[[ Data for the task open ]]
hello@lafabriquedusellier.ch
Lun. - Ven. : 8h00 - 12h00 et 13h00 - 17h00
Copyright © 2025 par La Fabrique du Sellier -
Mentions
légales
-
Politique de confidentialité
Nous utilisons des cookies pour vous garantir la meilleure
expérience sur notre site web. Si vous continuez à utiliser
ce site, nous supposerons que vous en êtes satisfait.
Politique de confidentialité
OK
[[ Data for the task closed ]]
[[ Data for the task open ]]
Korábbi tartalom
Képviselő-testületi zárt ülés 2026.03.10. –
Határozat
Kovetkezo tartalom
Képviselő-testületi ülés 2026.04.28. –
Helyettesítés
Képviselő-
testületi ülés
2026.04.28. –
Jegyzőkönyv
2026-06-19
[[ Data for the task closed ]]
Problem details:
Of all the entries above, output exactly the lines between the one holding "hello@lafabriquedusellier.ch" and the one holding "expérience sur notre", inclusive.

Solution to this problem:
hello@lafabriquedusellier.ch
Lun. - Ven. : 8h00 - 12h00 et 13h00 - 17h00
Copyright © 2025 par La Fabrique du Sellier -
Mentions
légales
-
Politique de confidentialité
Nous utilisons des cookies pour vous garantir la meilleure
expérience sur notre site web. Si vous continuez à utiliser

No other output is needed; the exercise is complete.